• [WHAT YOU SHOULD DO] Copy word for word, please, the lines of the entries below running from the one containing "For every named" to the one containing "Waze (113, 2167)", both ends included.

• [AVAILABLE DATA]
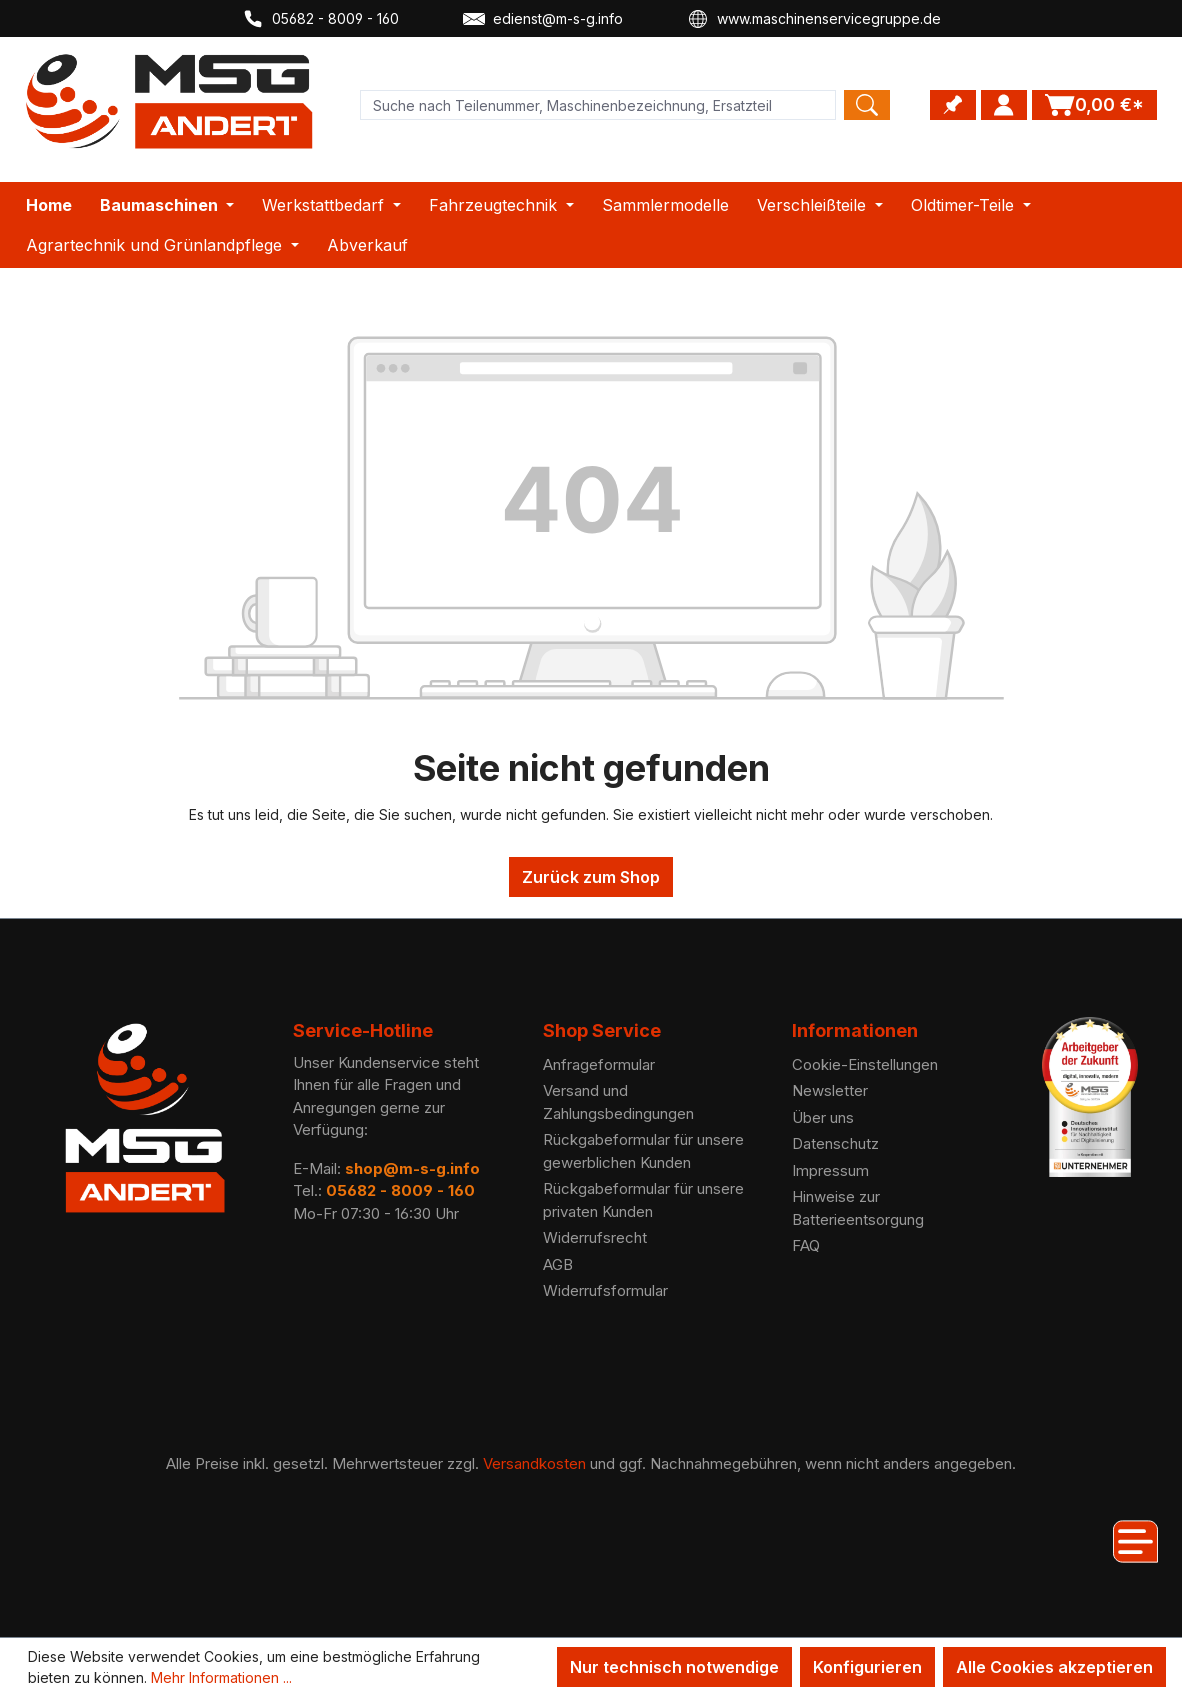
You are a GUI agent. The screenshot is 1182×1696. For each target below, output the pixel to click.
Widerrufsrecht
...
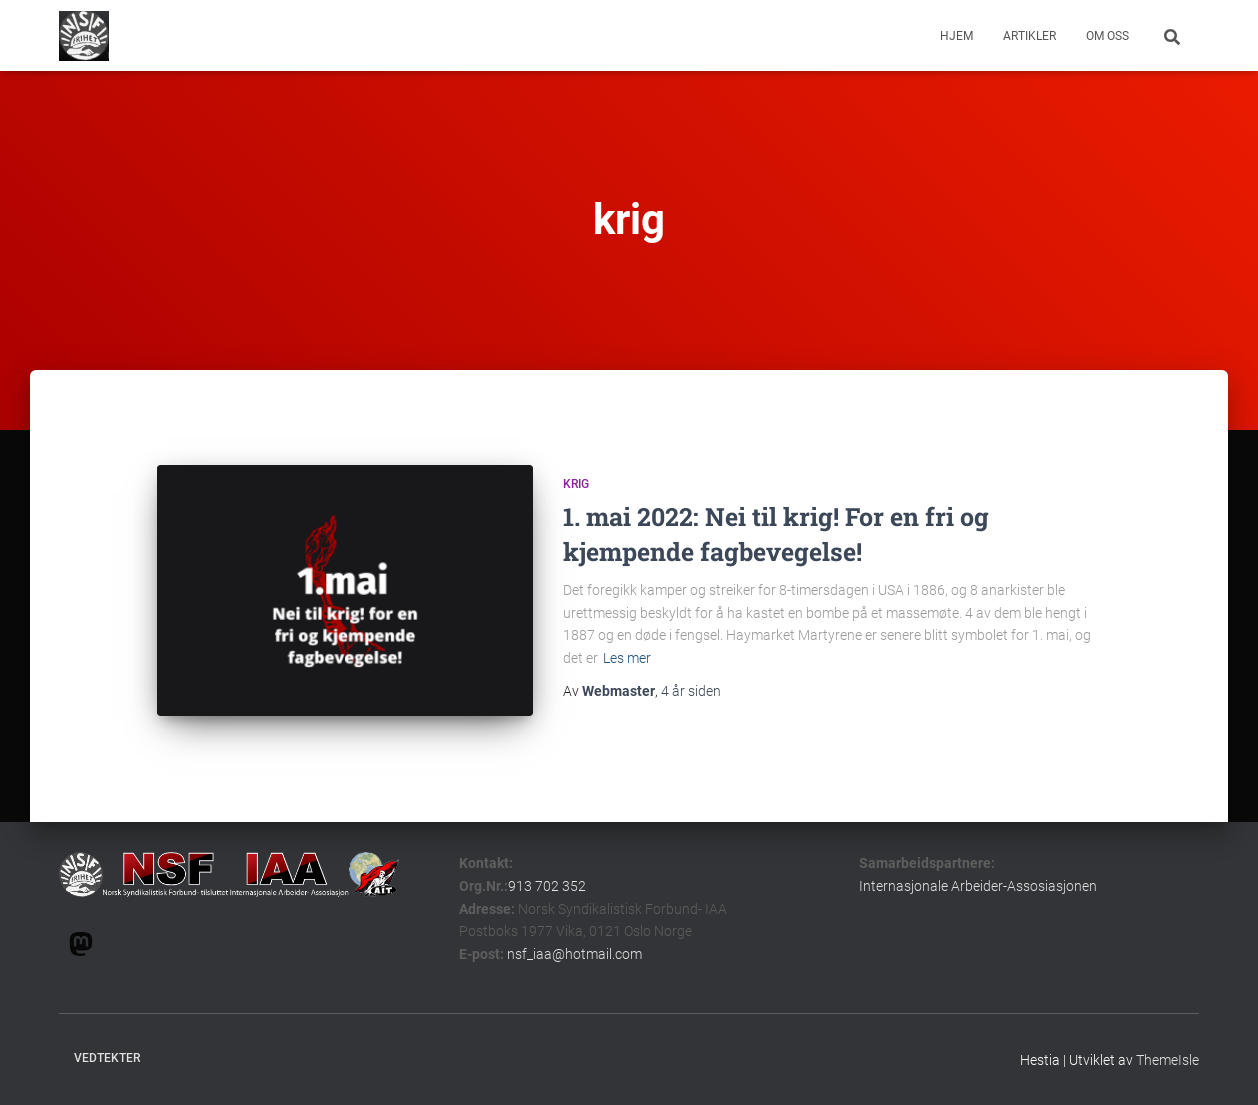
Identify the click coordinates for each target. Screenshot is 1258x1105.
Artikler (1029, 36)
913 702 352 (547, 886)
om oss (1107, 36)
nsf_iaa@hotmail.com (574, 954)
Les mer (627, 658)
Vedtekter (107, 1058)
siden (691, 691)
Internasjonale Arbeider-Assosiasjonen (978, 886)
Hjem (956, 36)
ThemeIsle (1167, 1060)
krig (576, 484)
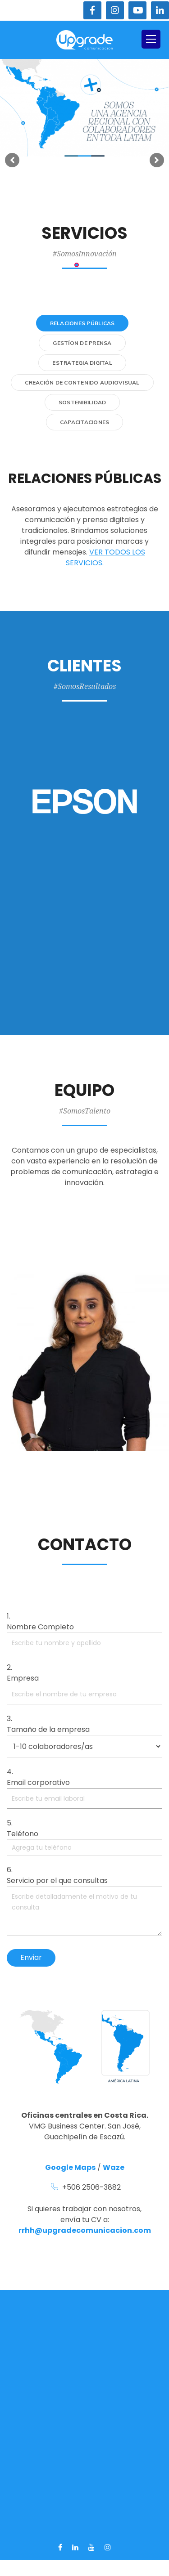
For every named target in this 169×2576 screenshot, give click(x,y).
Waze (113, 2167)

• [RESPONSE BOX]
For every named target in this 169×2576 screenshot, give click(x,y).
Waze (113, 2167)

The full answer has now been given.